For Nurses Week, the hospital printed books with stories from nurses at Gritman Medical Center about their most memorable, funny and touching moments with patients. Several nurses shared stories of patients’ appreciation for a nurse taking time with them and being present in big life moments.
“Being able to be in the moment with somebody, to make eye contact, to make a personal human connection,” Allen said. “It matters. Even on your worst day, in the days when you think you’re not having an impact, you are.”
Allen said it’s important for nurses to share their stories.
“We’ve kind of silenced ourselves for years,” she said. “We’ve said, ‘We don’t talk about that kind of stuff, it’s just what we do.’ It’s a powerful profession and we need to honor it.”
In addition to sharing stories, Bartholomew said health care systems as a whole need to change for nurses to be able to do their best work.

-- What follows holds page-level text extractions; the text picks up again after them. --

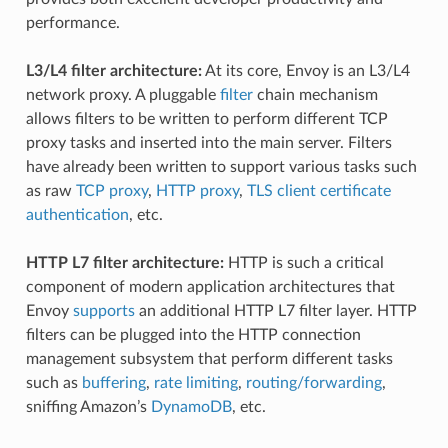
performance.
L3/L4 filter architecture:
At its core, Envoy is an L3/L4
network proxy. A pluggable
filter
chain mechanism
allows filters to be written to perform different TCP
proxy tasks and inserted into the main server. Filters
have already been written to support various tasks such
as raw
TCP proxy
,
HTTP proxy
,
TLS client certificate
authentication
, etc.
HTTP L7 filter architecture:
HTTP is such a critical
component of modern application architectures that
Envoy
supports
an additional HTTP L7 filter layer. HTTP
filters can be plugged into the HTTP connection
management subsystem that perform different tasks
such as
buffering
,
rate limiting
,
routing/forwarding
,
sniffing Amazon’s
DynamoDB
, etc.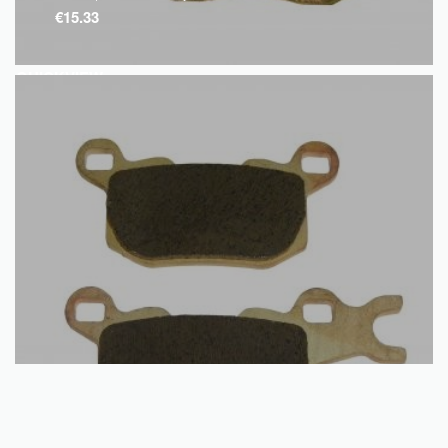
€
15.33
QUICKVIEW
Add to basket
Disc Brake Pads – Rear – Can Am – Traxter | Commander – Left
€
15.35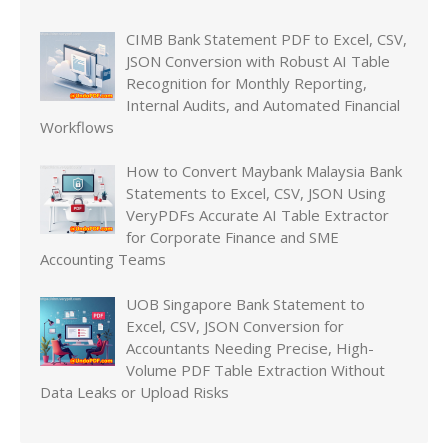
CIMB Bank Statement PDF to Excel, CSV,
JSON Conversion with Robust AI Table
Recognition for Monthly Reporting,
Internal Audits, and Automated Financial
Workflows
How to Convert Maybank Malaysia Bank
Statements to Excel, CSV, JSON Using
VeryPDFs Accurate AI Table Extractor
for Corporate Finance and SME
Accounting Teams
UOB Singapore Bank Statement to
Excel, CSV, JSON Conversion for
Accountants Needing Precise, High-
Volume PDF Table Extraction Without
Data Leaks or Upload Risks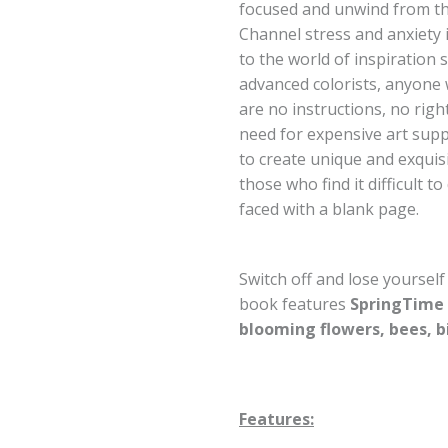
focused and unwind from the
Channel stress and anxiety in
to the world of inspiration 
advanced colorists, anyone 
are no instructions, no righ
need for expensive art supp
to create unique and exquisi
those who find it difficult t
faced with a blank page.
Switch off and lose yourself
book features
SpringTime
blooming flowers, bees, b
Features: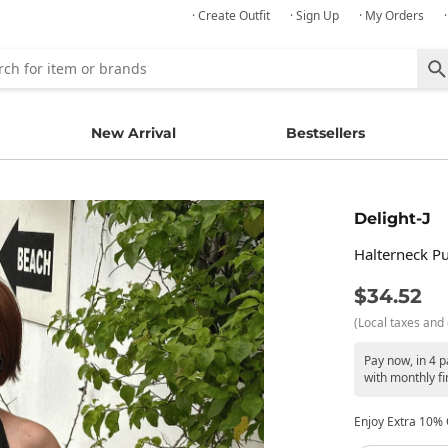
· Create Outfit
· Sign Up
· My Orders
New Arrival
Bestsellers
Delight-J
Halterneck Pu
$34.52
(Local taxes and 
Pay now, in 4 
with monthly fi
Enjoy Extra 10% O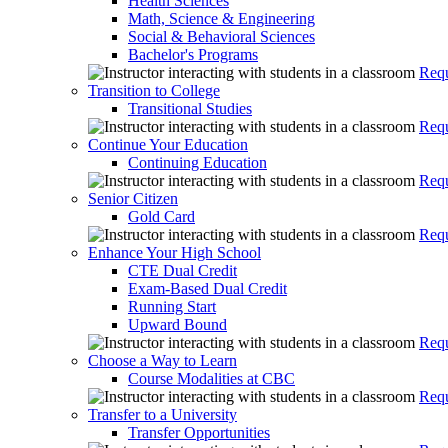
Health Sciences
Math, Science & Engineering
Social & Behavioral Sciences
Bachelor's Programs
Requ
Transition to College
Transitional Studies
Requ
Continue Your Education
Continuing Education
Requ
Senior Citizen
Gold Card
Requ
Enhance Your High School
CTE Dual Credit
Exam-Based Dual Credit
Running Start
Upward Bound
Requ
Choose a Way to Learn
Course Modalities at CBC
Requ
Transfer to a University
Transfer Opportunities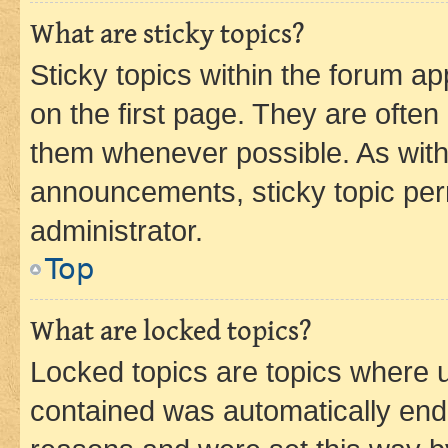
What are sticky topics?
Sticky topics within the forum 
on the first page. They are often
them whenever possible. As wit
announcements, sticky topic per
administrator.
Top
What are locked topics?
Locked topics are topics where u
contained was automatically en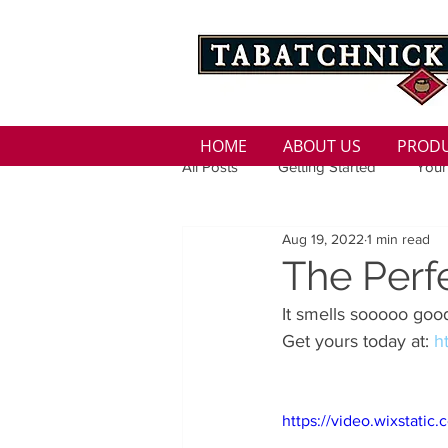
HOME
ABOUT US
PROD
All Posts
Getting Started
Your
Aug 19, 2022
1 min read
Family
Seasons
Holida
The Perf
It smells sooooo good
Low Sodium
100 calorie
Get yours today at: 
h
100 Calorie
Low Fat
Bro
https://video.wixstat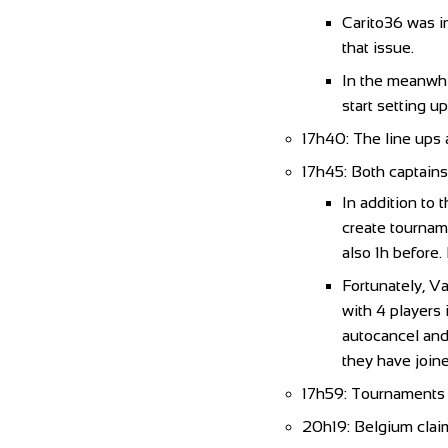
Carito36 was i
that issue.
In the meanwhil
start setting u
17h40: The line ups
17h45: Both captains
In addition to 
create tourname
also 1h before.
Fortunately, Va
with 4 players 
autocancel and 
they have joine
17h59: Tournaments a
20h19: Belgium claim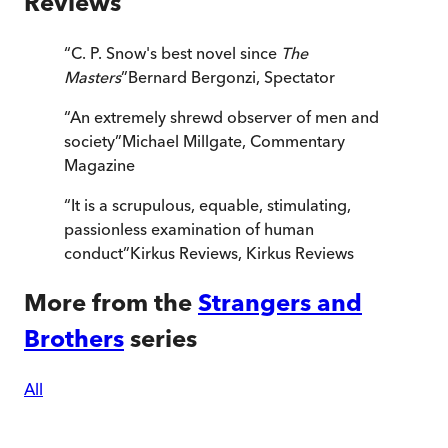
Reviews
“
C. P. Snow's best novel since
The
Masters
”
Bernard Bergonzi
,
Spectator
“
An extremely shrewd observer of men and
society
”
Michael Millgate
,
Commentary
Magazine
“
It is a scrupulous, equable, stimulating,
passionless examination of human
conduct
”
Kirkus Reviews
,
Kirkus Reviews
More from the
Strangers and
Brothers
series
All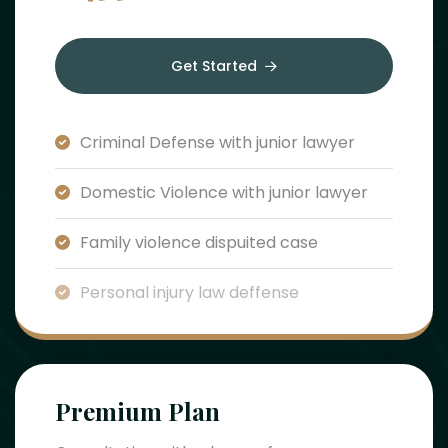
Get Started
Criminal Defense with junior lawyer
Domestic Violence with junior lawyer
Family violence dispuited case
Personal injury law deffense
Premium Plan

Right now, she said, nursing is at odds with a healthcare system that’s designed for profit.
“The system is not focused on wellness and prevention,” she said. “How is a hospital supposed to survive if nobody comes to it?”
One-on-one care and connection is essential, Bartholomew said, but she believes the current system undervalues a lot of nurses’ work, including their work supporting patients’ emotional needs and overall wellness.
Emotional and physical health are deeply connected, Batholomew said, so caring for both is important.
“To me, nursing is a seed that’s not in the right soil,” Bartholomew said. “Right now we’re on cement, we can’t grow. You put us in the soil of the community and give us autonomy, and allow our power to be unleashed, you’d see a different system.”
Bartholomew said she envisions a future where nurses leave hospitals to serve their communities as a public service, like firefighters. She said there’s still a need for hospitals, but in the future, their role will change from chronic health management to treating more acute cases.
“If you want to change a system, what you do is you create a new one that makes the old one obsolete,” she said. “Take one zip code in America, and let the nurses have healthcare as a public service. Just watch what happens.”